[What you will do] Set down, exactly and only, everything from the line containing "функции, такие как" down to the line containing "Έντονη κυκλοφορία του ιού Δυτικού Νείλου" in the data below; the pictures are not part of the copy.

[Records supplied]
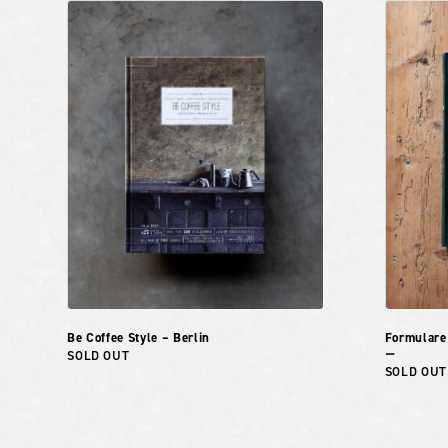
Be Coffee Style – Berlin
Formulare
SOLD OUT
ー
SOLD OUT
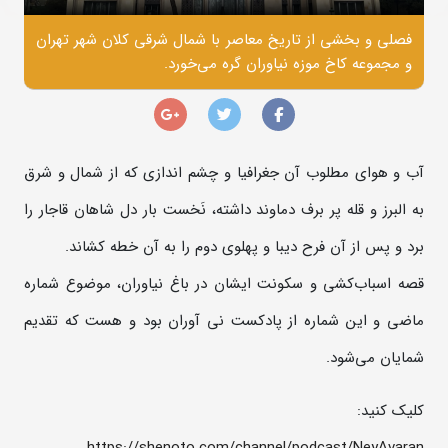
فصلی و بخشی از تاریخ معاصر با شمال شرقی کلان شهر تهران
و مجموعه‌ کاخ موزه‌ نیاوران گره می‌خورد.
آب و هوای مطلوب آن جغرافیا و چشم اندازی که از شمال و شرق
به البرز و قله‌ پر برف دماوند داشته، نَخست بار دل شاهان قاجار را
برد و پس از آن فرح دیبا و پهلوی دوم را به آن خطه کشاند.
قصه‌ اسباب‌کشی و سکونت ایشان در باغ نیاوران، موضوع شماره‌
ماضی و این شماره از پادکست نی‌ آوران بود و هست که تقدیم
شمایان می‌شود.
کلیک کنید:
https://shenoto.com/channel/podcast/NeyAvaran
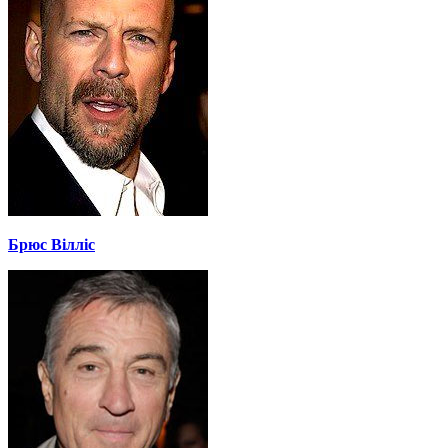
Брюс Вілліс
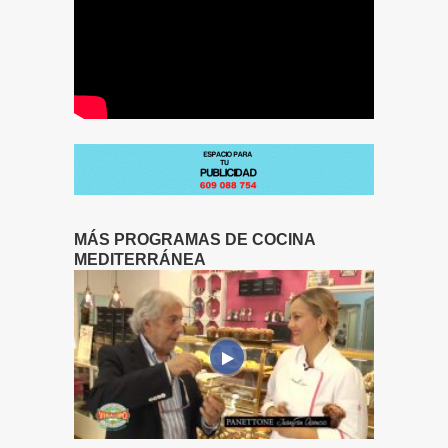
MÁS PROGRAMAS DE COCINA
MEDITERRÁNEA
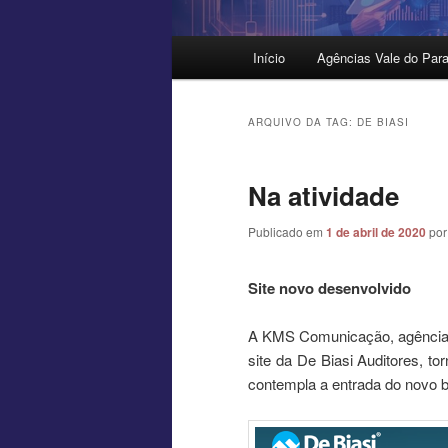
Menu
Início
Agências Vale do Para
principal
ARQUIVO DA TAG:
DE BIASI
Na atividade
Publicado em
1 de abril de 2020
po
Site novo desenvolvido
A KMS Comunicação, agência 
site da De Biasi Auditores, t
contempla a entrada do novo blo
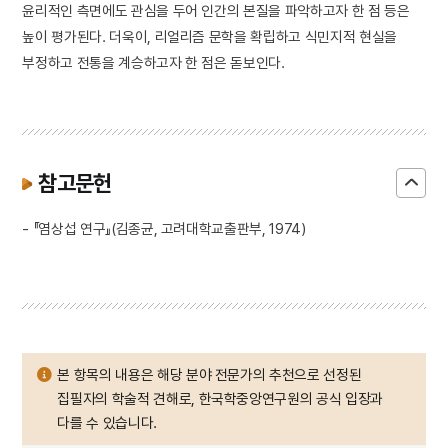
윤리적인 측면에도 관심을 두어 인간의 본질을 파악하고자 한 점 등은
높이 평가된다. 더욱이, 리얼리즘 문학을 확립하고 식민지적 현실을
부정하고 전통을 계승하고자 한 점은 돋보인다.
참고문헌
- 『염상섭 연구』(김종균, 고려대학교출판부, 1974)
본 항목의 내용은 해당 분야 전문가의 추천으로 선정된
집필자의 학술적 견해로, 한국학중앙연구원의 공식 입장과
다를 수 있습니다.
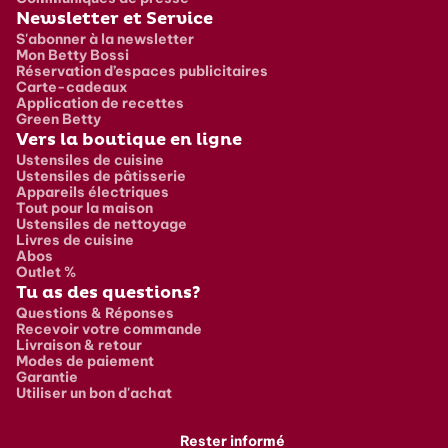
Newsletter et Service
S'abonner à la newsletter
Mon Betty Bossi
Réservation d’espaces publicitaires
Carte-cadeaux
Application de recettes
Green Betty
Vers la boutique en ligne
Ustensiles de cuisine
Ustensiles de pâtisserie
Appareils électriques
Tout pour la maison
Ustensiles de nettoyage
Livres de cuisine
Abos
Outlet %
Tu as des questions?
Questions & Réponses
Recevoir votre commande
Livraison & retour
Modes de paiement
Garantie
Utiliser un bon d'achat
Rester informé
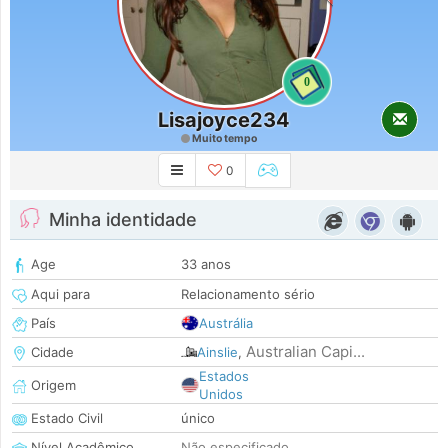
0
Lisajoyce234
Muito tempo
0
Minha identidade
Age
33 anos
Aqui para
Relacionamento sério
País
Austrália
Australian Capi...
Cidade
Ainslie
,
Estados
Origem
Unidos
Estado Civil
único
Nível Acadêmico
Não especificado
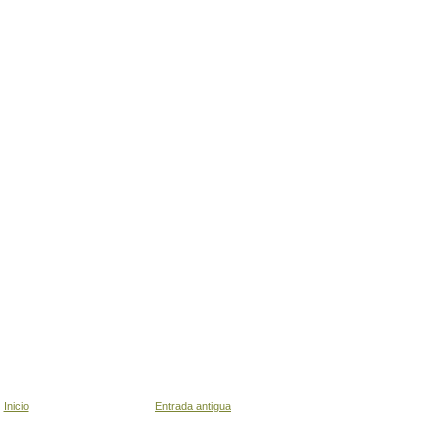
Inicio
Entrada antigua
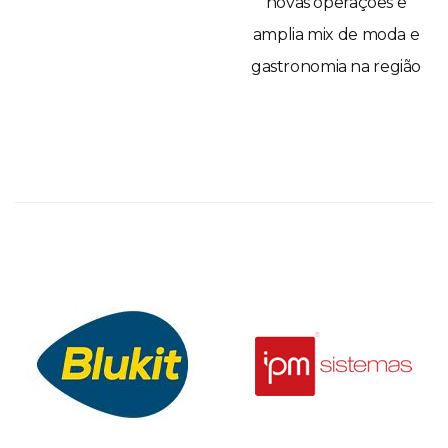
novas operações e
amplia mix de moda e
gastronomia na região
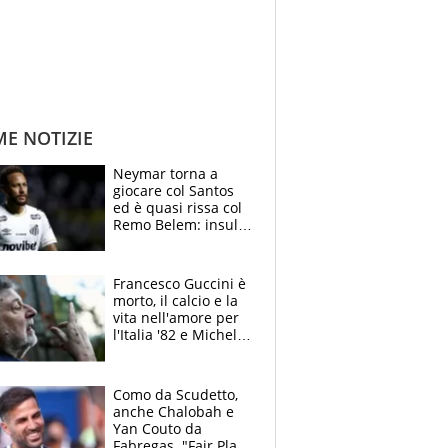
ME NOTIZIE
Neymar torna a
giocare col Santos
ed è quasi rissa col
Remo Belem: insulti
e provocazioni, tifosi
inferociti
Francesco Guccini è
morto, il calcio e la
vita nell'amore per
l'Italia '82 e Michel
Platini: tifoso
anomalo di Pistoiese
e Juventus
Como da Scudetto,
anche Chalobah e
Yan Couto da
Fabregas. "Fair Play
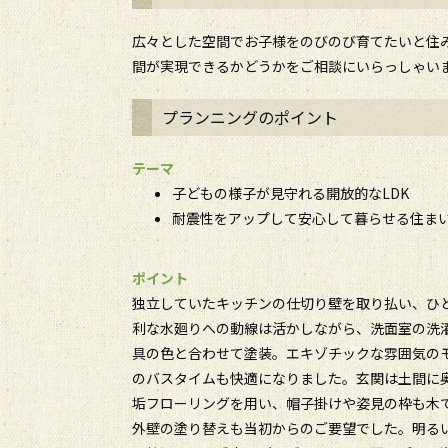
広々とした空間でお子様をのびのび育てたいと住
間が実現できるかどうかをご相談にいらっしゃい
プランニングのポイント
テーマ
子どもの様子が見守れる開放的なLDK
耐震性をアップして安心して暮らせる住ま
ポイント
独立していたキッチンの仕切り壁を取り払い、ひと
利な水廻りへの動線は活かしながら、洗面室の洗
具の色と合わせて塗装。エキゾチックな雰囲気の
のバスタイムも快適になりました。玄関は土間に
垢フローリングを用い、帽子掛けや姿見の枠も木
外壁の塗り替えも当初からのご要望でした。明る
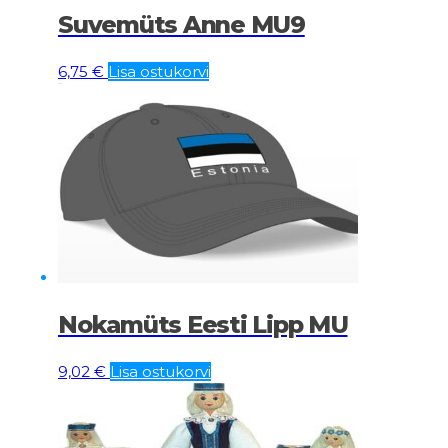
Suvemüts Anne MU9
6,75
€
Lisa ostukorvi
Nokamüts Eesti Lipp MU
9,02
€
Lisa ostukorvi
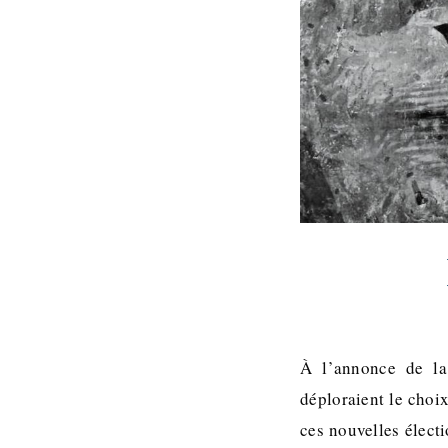
À l’annonce de la 
déploraient le choix
ces nouvelles élect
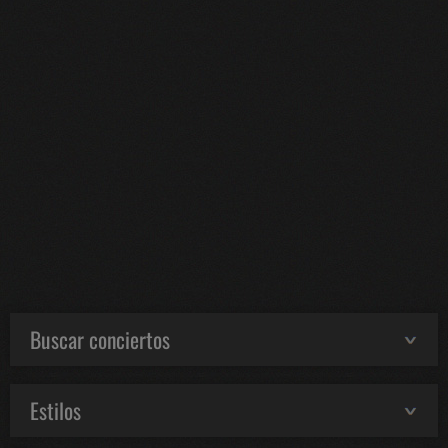
Buscar conciertos
Estilos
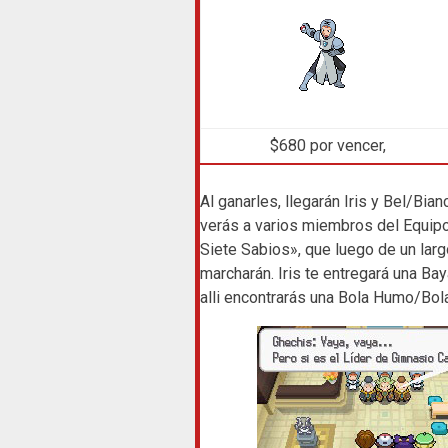
$680 por vencer,
Al ganarles, llegarán Iris y Bel/Bian
verás a varios miembros del Equi
Siete Sabios», que luego de un lar
marcharán. Iris te entregará una Ba
alli encontrarás una Bola Humo/Bola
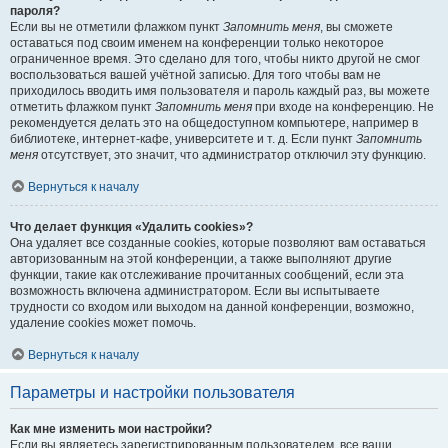
пароля?
Если вы не отметили флажком пункт
Запомнить меня
, вы сможете
оставаться под своим именем на конференции только некоторое
ограниченное время. Это сделано для того, чтобы никто другой не смог
воспользоваться вашей учётной записью. Для того чтобы вам не
приходилось вводить имя пользователя и пароль каждый раз, вы можете
отметить флажком пункт
Запомнить меня
при входе на конференцию. Не
рекомендуется делать это на общедоступном компьютере, например в
библиотеке, интернет-кафе, университете и т. д. Если пункт
Запомнить
меня
отсутствует, это значит, что администратор отключил эту функцию.
Вернуться к началу
Что делает функция «Удалить cookies»?
Она удаляет все созданные cookies, которые позволяют вам оставаться
авторизованным на этой конференции, а также выполняют другие
функции, такие как отслеживание прочитанных сообщений, если эта
возможность включена администратором. Если вы испытываете
трудности со входом или выходом на данной конференции, возможно,
удаление cookies может помочь.
Вернуться к началу
Параметры и настройки пользователя
Как мне изменить мои настройки?
Если вы являетесь зарегистрированным пользователем, все ваши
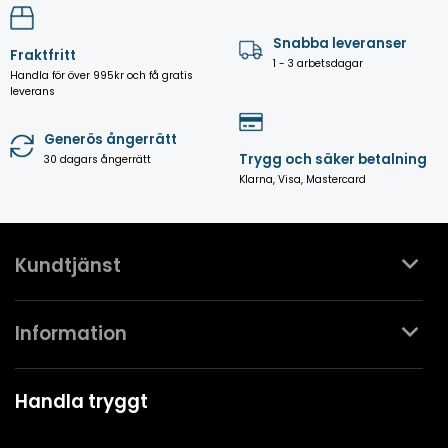
Snabba leveranser
Fraktfritt
1 - 3 arbetsdagar
Handla för över 995kr och få gratis
leverans
Generös ångerrätt
Trygg och säker betalning
30 dagars ångerrätt
Klarna, Visa, Mastercard
Kundtjänst
Kontakta oss
Information
Köpvillkor
Mina favoriter
Spa- & Poolguider
Handla tryggt
Logga in
Kundklubben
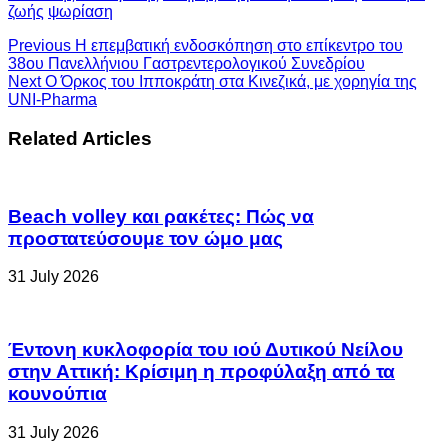
ζωής
ψωρίαση
Previous
Η επεμβατική ενδοσκόπηση στο επίκεντρο του
38ου Πανελλήνιου Γαστρεντερολογικού Συνεδρίου
Next
Ο Όρκος του Ιπποκράτη στα Κινεζικά, με χορηγία της
UNI-Pharma
Related Articles
Beach volley και ρακέτες: Πώς να
προστατεύσουμε τον ώμο μας
31 July 2026
Έντονη κυκλοφορία του ιού Δυτικού Νείλου
στην Αττική: Κρίσιμη η προφύλαξη από τα
κουνούπια
31 July 2026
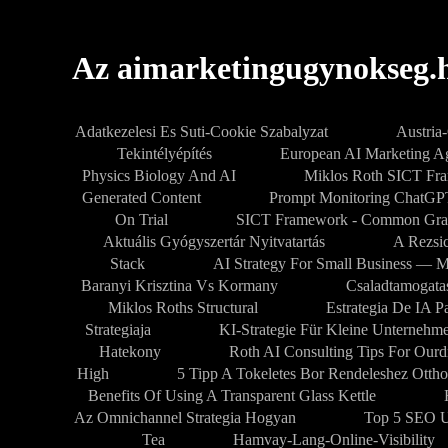
Az aimarketingugynokseg.h
Adatkezelesi Es Suti-Cookie Szabalyzat
Austria
Tekintélyépítés
European AI Marketing 
Physics Biology And AI
Miklos Roth SICT Fr
Generated Content
Prompt Monitoring ChatG
On Trial
SICT Framework - Common Gra
Aktuális Gyógyszertár Nyitvatartás
A Rezsic
Stack
AI Strategy For Small Business — M
Baranyi Krisztina Vs Kormany
Csaladtamogata
Miklos Roths Structural
Estrategia De IA 
Strategiaja
KI-Strategie Für Kleine Unternehm
Hatekony
Roth AI Consulting Tips For Our
High
5 Tipp A Tokeletes Bor Rendeleshez Ottho
Benefits Of Using A Transparent Glass Kettle
Az Omnichannel Strategia Hogyan
Top 5 SEO U
Tea
Hamvay-Lang-Online-Visibility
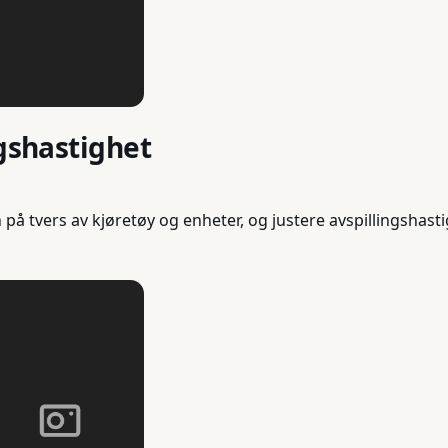
ngshastighet
på tvers av kjøretøy og enheter, og justere avspillingshast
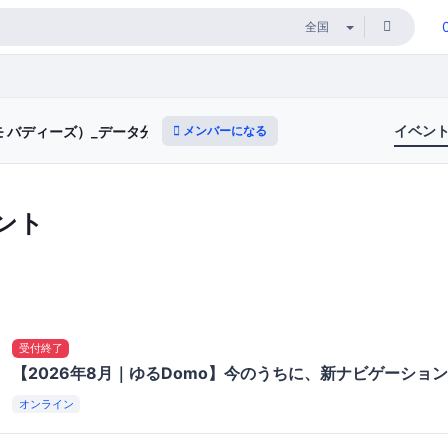
イベン
メンバーになる
（ドーモ バディーズ）_データ分析プラットフォーム Domoのコミュニティ
ント
受付終了
【2026年8月｜ゆるDomo】今のうちに、新ナビゲーショ
オンライン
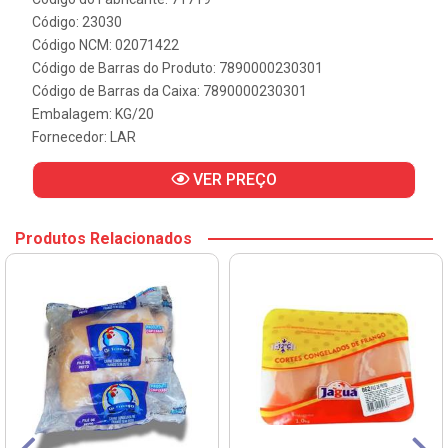
Código: 23030
Código NCM: 02071422
Código de Barras do Produto: 7890000230301
Código de Barras da Caixa: 7890000230301
Embalagem: KG/20
Fornecedor:
LAR
VER PREÇO
Produtos Relacionados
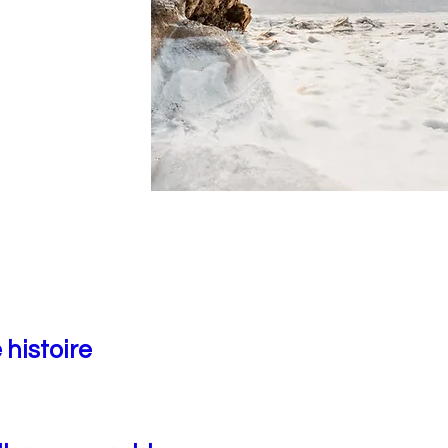
 histoire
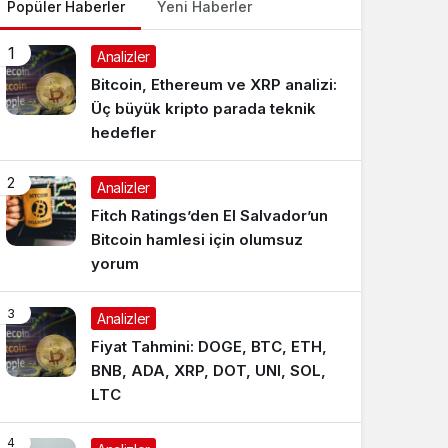
Popüler Haberler
Yeni Haberler
1
Analizler
Bitcoin, Ethereum ve XRP analizi:
Üç büyük kripto parada teknik
hedefler
2
Analizler
Fitch Ratings’den El Salvador’un
Bitcoin hamlesi için olumsuz
yorum
3
Analizler
Fiyat Tahmini: DOGE, BTC, ETH,
BNB, ADA, XRP, DOT, UNI, SOL,
LTC
4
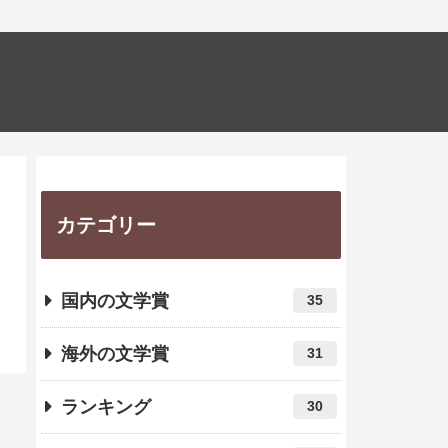
カテゴリー
国内の文学賞
35
海外の文学賞
31
ランキング
30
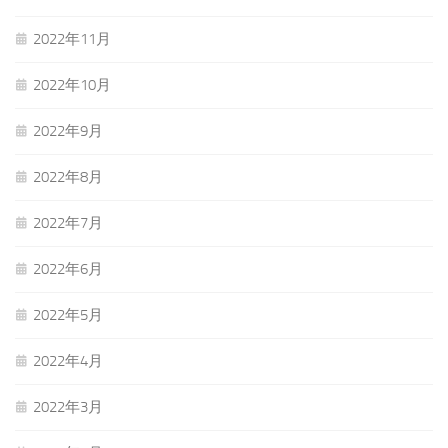
2022年11月
2022年10月
2022年9月
2022年8月
2022年7月
2022年6月
2022年5月
2022年4月
2022年3月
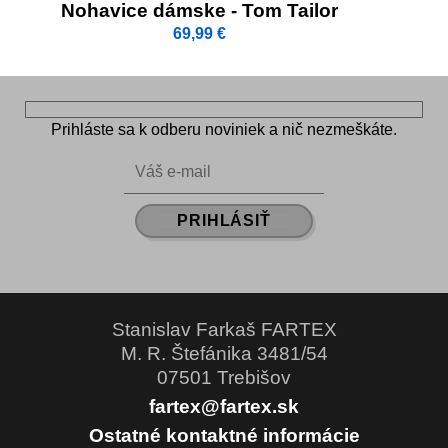
Nohavice dámske - Tom Tailor
69,99
€
Prihláste sa k odberu noviniek a nič nezmeškáte.
Stanislav Farkaš FARTEX
M. R. Štefánika 3481/54
07501 Trebišov
fartex@fartex.sk
Ostatné kontaktné informácie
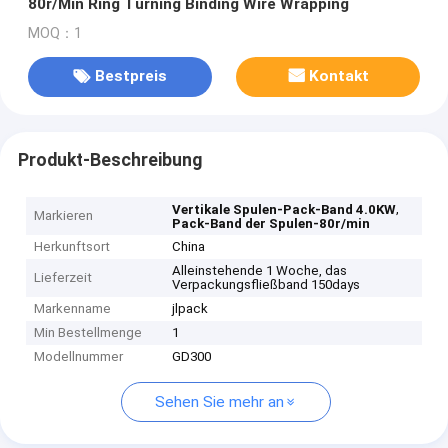
80r/Min Ring Turning Binding Wire Wrapping
MOQ：1
Bestpreis
Kontakt
Produkt-Beschreibung
,
Vertikale Spulen-Pack-Band 4.0KW
Markieren
Pack-Band der Spulen-80r/min
Herkunftsort
China
Alleinstehende 1 Woche, das
Lieferzeit
Verpackungsfließband 150days
Markenname
jlpack
Min Bestellmenge
1
Modellnummer
GD300
Sehen Sie mehr an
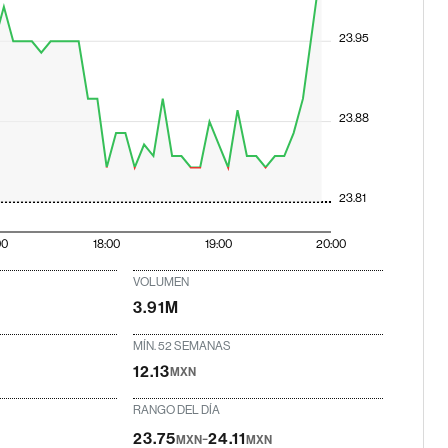
23.95
23.88
23.81
00
18:00
19:00
20:00
VOLUMEN
3.91M
MÍN. 52 SEMANAS
12.13
MXN
RANGO DEL DÍA
-
23.75
24.11
MXN
MXN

[Answer space]
функции, такие как отслеживание прочитанных сообщений, если эта
возможность включена администратором. Если вы испытываете
трудности со входом или выходом на данной конференции, возможно,
удаление cookies может помочь.
Вернуться к началу
Параметры и настройки пользователя
Как мне изменить мои настройки?
Если вы являетесь зарегистрированным пользователем, все ваши
Snabba leveranser
Fraktfritt
1 - 3 arbetsdagar
Handla för över 995kr och få gratis
leverans
Generös ångerrätt
Trygg och säker betalning
30 dagars ångerrätt
Klarna, Visa, Mastercard
Kundtjänst
Kontakta oss
Information
Köpvillkor
Mina favoriter
Spa- & Poolguider
Handla tryggt
Logga in
Kundklubben
ζωής
ψωρίαση
Previous
Η επεμβατική ενδοσκόπηση στο επίκεντρο του
38ου Πανελλήνιου Γαστρεντερολογικού Συνεδρίου
Next
Ο Όρκος του Ιπποκράτη στα Κινεζικά, με χορηγία της
UNI-Pharma
Related Articles
Beach volley και ρακέτες: Πώς να
προστατεύσουμε τον ώμο μας
31 July 2026
Έντονη κυκλοφορία του ιού Δυτικού Νείλου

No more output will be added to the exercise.